- Your task -
In the records that follow, find each line with "letter" and pull it out.

- Collected data entries -
--------------------------------
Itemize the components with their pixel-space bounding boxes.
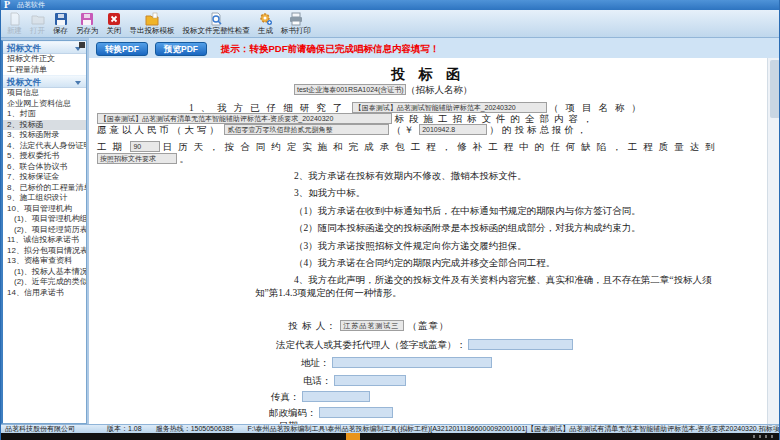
- sidebar-group-tender-docs[interactable]: 招标文件: [3, 41, 86, 54]
- quality-standard-input[interactable]: 按照招标文件要求: [97, 153, 177, 164]
- sidebar-item-legal-rep-id[interactable]: 4、法定代表人身份证明: [3, 141, 86, 152]
- save-icon: [54, 12, 68, 26]
- para1-text: ）的投标总报价，: [490, 125, 590, 135]
- para1-text: 工期: [97, 142, 128, 152]
- bidder-name-input[interactable]: 江苏品茗测试三: [340, 320, 404, 331]
- document-title: 投 标 函: [89, 66, 767, 84]
- warning-message: 提示：转换PDF前请确保已完成唱标信息内容填写！: [221, 43, 440, 56]
- toolbar-label: 保存: [53, 26, 68, 35]
- bidder-seal-hint: （盖章）: [408, 321, 450, 331]
- toolbar-label: 关闭: [107, 26, 122, 35]
- export-template-icon: [145, 12, 159, 26]
- address-input[interactable]: [332, 357, 492, 368]
- convert-pdf-button[interactable]: 转换PDF: [96, 42, 148, 56]
- generate-icon: [259, 12, 273, 26]
- address-row: 地址：: [301, 357, 492, 369]
- project-name-input[interactable]: 【国泰测试】品茗测试智能辅助评标范本_20240320: [352, 102, 547, 113]
- document-scrollbar[interactable]: [767, 58, 780, 424]
- sidebar-item-power-of-attorney[interactable]: 5、授权委托书: [3, 151, 86, 162]
- app-logo-icon: P: [4, 0, 10, 10]
- sidebar-item-bid-bond[interactable]: 7、投标保证金: [3, 172, 86, 183]
- sidebar-item-bid-letter-appendix[interactable]: 3、投标函附录: [3, 130, 86, 141]
- sidebar-item-qualification-docs[interactable]: 13、资格审查资料: [3, 256, 86, 267]
- save-as-button[interactable]: 另存为: [72, 11, 103, 35]
- fax-input[interactable]: [302, 391, 370, 402]
- section-name-input[interactable]: 【国泰测试】品茗测试有清单无范本智能辅助评标范本-资质要求_20240320: [97, 113, 392, 124]
- status-file-path: F:\泰州品茗投标编制工具\泰州品茗投标编制工具(拟标工程)[A32120111…: [247, 425, 780, 433]
- para4-line1: 4、我方在此声明，所递交的投标文件及有关资料内容完整、真实和准确，且不存在第二章…: [294, 274, 711, 286]
- app-title: 品茗软件: [17, 1, 45, 9]
- sidebar-item-boq[interactable]: 工程量清单: [3, 65, 86, 76]
- sidebar-item-pm-resume-table[interactable]: (2)、项目经理简历表: [3, 225, 86, 236]
- legal-rep-input[interactable]: [468, 339, 573, 350]
- para1-line5: 按照招标文件要求 。: [97, 153, 189, 165]
- sidebar-item-construction-design[interactable]: 9、施工组织设计: [3, 193, 86, 204]
- sidebar-item-priced-boq[interactable]: 8、已标价的工程量清单: [3, 183, 86, 194]
- sidebar-item-credit-commitment[interactable]: 14、信用承诺书: [3, 288, 86, 299]
- tenderee-name-input[interactable]: test企业海泰001RSA1024(含证书): [294, 84, 406, 95]
- sidebar-item-consortium-agreement[interactable]: 6、联合体协议书: [3, 162, 86, 173]
- sidebar-item-tender-body[interactable]: 招标文件正文: [3, 54, 86, 65]
- duration-input[interactable]: 90: [130, 141, 160, 152]
- sidebar-item-pm-org-table[interactable]: (1)、项目管理机构组成表: [3, 214, 86, 225]
- para1-text: 。: [179, 154, 189, 164]
- fax-row: 传真：: [271, 391, 370, 403]
- close-button[interactable]: 关闭: [103, 11, 126, 35]
- titlebar: P 品茗软件: [1, 0, 780, 10]
- toolbar-label: 新建: [7, 26, 22, 35]
- para3-item1: （1）我方承诺在收到中标通知书后，在中标通知书规定的期限内与你方签订合同。: [294, 205, 641, 217]
- taskbar-active-item[interactable]: [346, 433, 360, 440]
- bidder-row: 投 标 人： 江苏品茗测试三 （盖章）: [288, 320, 450, 332]
- para3: 3、如我方中标。: [294, 187, 365, 199]
- sidebar-item-bidder-basic-info[interactable]: (1)、投标人基本情况表: [3, 267, 86, 278]
- preview-pdf-button[interactable]: 预览PDF: [155, 42, 207, 56]
- sidebar-item-similar-projects[interactable]: (2)、近年完成的类似项目情: [3, 277, 86, 288]
- toolbar-label: 生成: [258, 26, 273, 35]
- save-button[interactable]: 保存: [49, 11, 72, 35]
- sidebar-item-integrity-commitment[interactable]: 11、诚信投标承诺书: [3, 235, 86, 246]
- amount-number-input[interactable]: 2010942.8: [419, 124, 487, 135]
- sidebar-group-title: 投标文件: [7, 77, 41, 87]
- integrity-check-button[interactable]: 投标文件完整性检查: [179, 11, 255, 35]
- para1-text: 日历天，按合同约定实施和完成承包工程，修补工程中的任何缺陷，工程质量达到: [163, 142, 721, 152]
- document-scrollbar-thumb[interactable]: [770, 60, 780, 118]
- postcode-row: 邮政编码：: [269, 407, 393, 419]
- bidder-label: 投 标 人：: [288, 321, 337, 331]
- sidebar-item-project-management-org[interactable]: 10、项目管理机构: [3, 204, 86, 215]
- toolbar-label: 投标文件完整性检查: [183, 26, 251, 35]
- para3-item3: （3）我方承诺按照招标文件规定向你方递交履约担保。: [294, 240, 527, 252]
- amount-in-words-input[interactable]: 贰佰零壹万零玖佰肆拾贰元捌角整: [224, 124, 389, 135]
- export-template-button[interactable]: 导出投标模板: [126, 11, 179, 35]
- sidebar-item-subcontract-plan[interactable]: 12、拟分包项目情况表: [3, 246, 86, 257]
- postcode-label: 邮政编码：: [269, 408, 317, 418]
- sidebar-item-company-online-info[interactable]: 企业网上资料信息: [3, 99, 86, 110]
- phone-input[interactable]: [334, 375, 406, 386]
- new-file-icon: [8, 12, 22, 26]
- legal-rep-row: 法定代表人或其委托代理人（签字或盖章）：: [276, 339, 573, 351]
- status-company: 品茗科技股份有限公司: [5, 425, 75, 433]
- sidebar-item-cover[interactable]: 1、封面: [3, 109, 86, 120]
- sidebar-item-bid-letter[interactable]: 2、投标函: [3, 120, 86, 131]
- para2: 2、我方承诺在投标有效期内不修改、撤销本投标文件。: [294, 170, 527, 182]
- phone-label: 电话：: [303, 376, 332, 386]
- para1-text: 1、我方已仔细研究了: [189, 103, 349, 113]
- print-icon: [289, 12, 303, 26]
- generate-button[interactable]: 生成: [254, 11, 277, 35]
- sidebar-scroll-up[interactable]: [79, 42, 85, 48]
- para1-line4: 工期 90 日历天，按合同约定实施和完成承包工程，修补工程中的任何缺陷，工程质量…: [97, 141, 721, 153]
- para1-line3: 愿意以人民币（大写） 贰佰零壹万零玖佰肆拾贰元捌角整 （￥ 2010942.8 …: [97, 124, 590, 136]
- toolbar-label: 标书打印: [281, 26, 311, 35]
- para3-item2: （2）随同本投标函递交的投标函附录是本投标函的组成部分，对我方构成约束力。: [294, 222, 641, 234]
- integrity-check-icon: [209, 12, 223, 26]
- new-button: 新建: [3, 11, 26, 35]
- save-as-icon: [80, 12, 94, 26]
- print-button[interactable]: 标书打印: [277, 11, 315, 35]
- para1-text: 愿意以人民币（大写）: [97, 125, 222, 135]
- address-label: 地址：: [301, 358, 330, 368]
- sidebar: 招标文件 招标文件正文 工程量清单 投标文件 项目信息 企业网上资料信息 1、封…: [1, 40, 87, 424]
- postcode-input[interactable]: [319, 407, 393, 418]
- toolbar-label: 另存为: [76, 26, 99, 35]
- sidebar-group-bid-docs[interactable]: 投标文件: [3, 75, 86, 88]
- phone-row: 电话：: [303, 375, 406, 387]
- sidebar-item-project-info[interactable]: 项目信息: [3, 88, 86, 99]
--------------------------------
- Result -
- sidebar-item-bid-letter-appendix[interactable]: 3、投标函附录: [3, 130, 86, 141]
- sidebar-item-bid-letter[interactable]: 2、投标函: [3, 120, 86, 131]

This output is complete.